*** Opening of Input records ***

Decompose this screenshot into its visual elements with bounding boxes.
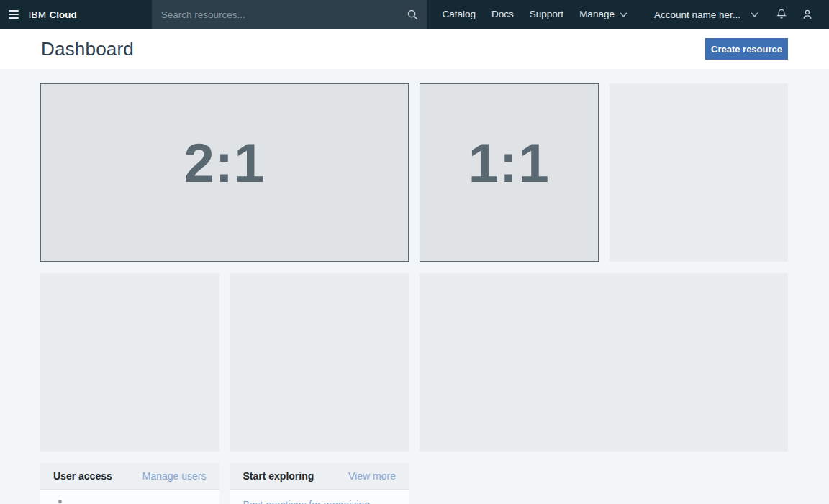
chevron-down-icon (751, 12, 758, 17)
tile-ratio-label: 1:1 (468, 132, 550, 194)
user-access-title: User access (53, 470, 112, 482)
view-more-link[interactable]: View more (348, 470, 396, 482)
user-icon (801, 8, 814, 21)
nav-manage[interactable]: Manage (571, 0, 635, 29)
user-avatar-icon (55, 499, 65, 504)
skeleton-tile-blank (420, 273, 788, 452)
page-title: Dashboard (41, 38, 134, 60)
bell-icon (775, 8, 788, 21)
topbar-actions (769, 0, 829, 29)
skeleton-tile-blank (230, 273, 409, 452)
nav-support[interactable]: Support (522, 0, 571, 29)
start-exploring-title: Start exploring (243, 470, 314, 482)
search-icon[interactable] (407, 9, 419, 21)
create-resource-button[interactable]: Create resource (705, 38, 788, 60)
user-access-card-header: User access Manage users (40, 463, 219, 490)
tile-ratio-label: 2:1 (184, 132, 266, 194)
ibm-cloud-logo[interactable]: IBMCloud (28, 9, 76, 20)
skeleton-tile-wide: 2:1 (40, 83, 409, 262)
topbar: IBMCloud Catalog Docs Support Manage Acc… (0, 0, 829, 29)
hamburger-menu-button[interactable] (0, 0, 27, 29)
nav-catalog[interactable]: Catalog (435, 0, 484, 29)
dashboard-content: 2:1 1:1 User access Manage users Start e… (0, 69, 829, 504)
user-access-card-body (40, 490, 219, 504)
widget-grid: 2:1 1:1 User access Manage users Start e… (40, 83, 788, 504)
brand-cloud-text: Cloud (49, 9, 76, 20)
top-navigation: Catalog Docs Support Manage (435, 0, 635, 29)
chevron-down-icon (620, 12, 628, 17)
skeleton-tile-blank (40, 273, 219, 452)
page-header: Dashboard Create resource (0, 29, 829, 69)
avatar-button[interactable] (794, 0, 820, 29)
hamburger-icon (9, 10, 19, 19)
nav-manage-label: Manage (579, 0, 615, 29)
notifications-button[interactable] (769, 0, 794, 29)
brand-ibm-text: IBM (28, 9, 46, 20)
nav-docs[interactable]: Docs (484, 0, 522, 29)
account-menu[interactable]: Account name her... (654, 9, 758, 20)
start-exploring-card: Start exploring View more Best practices… (230, 463, 409, 504)
start-exploring-card-body: Best practices for organizing resources (230, 490, 409, 504)
best-practices-link[interactable]: Best practices for organizing resources (243, 499, 371, 504)
skeleton-tile-square: 1:1 (420, 83, 599, 262)
manage-users-link[interactable]: Manage users (142, 470, 207, 482)
skeleton-tile-blank (610, 83, 789, 262)
search-box[interactable] (152, 0, 427, 29)
start-exploring-card-header: Start exploring View more (230, 463, 409, 490)
user-access-card: User access Manage users (40, 463, 219, 504)
search-input[interactable] (161, 9, 407, 20)
account-name-label: Account name her... (654, 9, 740, 20)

*** Close of Input records ***

* _Directions_: Please repeat all of the data exactly as it stands, leaving the pictures out.

* _Solution for this exercise_:
Decompose this screenshot into its visual elements with bounding boxes.
chevron-down-icon (751, 12, 758, 17)
tile-ratio-label: 1:1 (468, 132, 550, 194)
user-access-title: User access (53, 470, 112, 482)
view-more-link[interactable]: View more (348, 470, 396, 482)
user-icon (801, 8, 814, 21)
nav-manage[interactable]: Manage (571, 0, 635, 29)
user-avatar-icon (55, 499, 65, 504)
skeleton-tile-blank (420, 273, 788, 452)
page-title: Dashboard (41, 38, 134, 60)
bell-icon (775, 8, 788, 21)
topbar-actions (769, 0, 829, 29)
skeleton-tile-blank (230, 273, 409, 452)
nav-support[interactable]: Support (522, 0, 571, 29)
start-exploring-title: Start exploring (243, 470, 314, 482)
search-icon[interactable] (407, 9, 419, 21)
create-resource-button[interactable]: Create resource (705, 38, 788, 60)
user-access-card-header: User access Manage users (40, 463, 219, 490)
tile-ratio-label: 2:1 (184, 132, 266, 194)
ibm-cloud-logo[interactable]: IBMCloud (28, 9, 76, 20)
skeleton-tile-wide: 2:1 (40, 83, 409, 262)
topbar: IBMCloud Catalog Docs Support Manage Acc… (0, 0, 829, 29)
hamburger-menu-button[interactable] (0, 0, 27, 29)
nav-catalog[interactable]: Catalog (435, 0, 484, 29)
dashboard-content: 2:1 1:1 User access Manage users Start e… (0, 69, 829, 504)
user-access-card-body (40, 490, 219, 504)
widget-grid: 2:1 1:1 User access Manage users Start e… (40, 83, 788, 504)
brand-cloud-text: Cloud (49, 9, 76, 20)
top-navigation: Catalog Docs Support Manage (435, 0, 635, 29)
chevron-down-icon (620, 12, 628, 17)
skeleton-tile-blank (40, 273, 219, 452)
page-header: Dashboard Create resource (0, 29, 829, 69)
avatar-button[interactable] (794, 0, 820, 29)
hamburger-icon (9, 10, 19, 19)
nav-manage-label: Manage (579, 0, 615, 29)
notifications-button[interactable] (769, 0, 794, 29)
brand-ibm-text: IBM (28, 9, 46, 20)
nav-docs[interactable]: Docs (484, 0, 522, 29)
account-menu[interactable]: Account name her... (654, 9, 758, 20)
start-exploring-card: Start exploring View more Best practices… (230, 463, 409, 504)
start-exploring-card-body: Best practices for organizing resources (230, 490, 409, 504)
best-practices-link[interactable]: Best practices for organizing resources (243, 499, 371, 504)
skeleton-tile-square: 1:1 (420, 83, 599, 262)
manage-users-link[interactable]: Manage users (142, 470, 207, 482)
skeleton-tile-blank (610, 83, 789, 262)
search-box[interactable] (152, 0, 427, 29)
start-exploring-card-header: Start exploring View more (230, 463, 409, 490)
user-access-card: User access Manage users (40, 463, 219, 504)
search-input[interactable] (161, 9, 407, 20)
account-name-label: Account name her... (654, 9, 740, 20)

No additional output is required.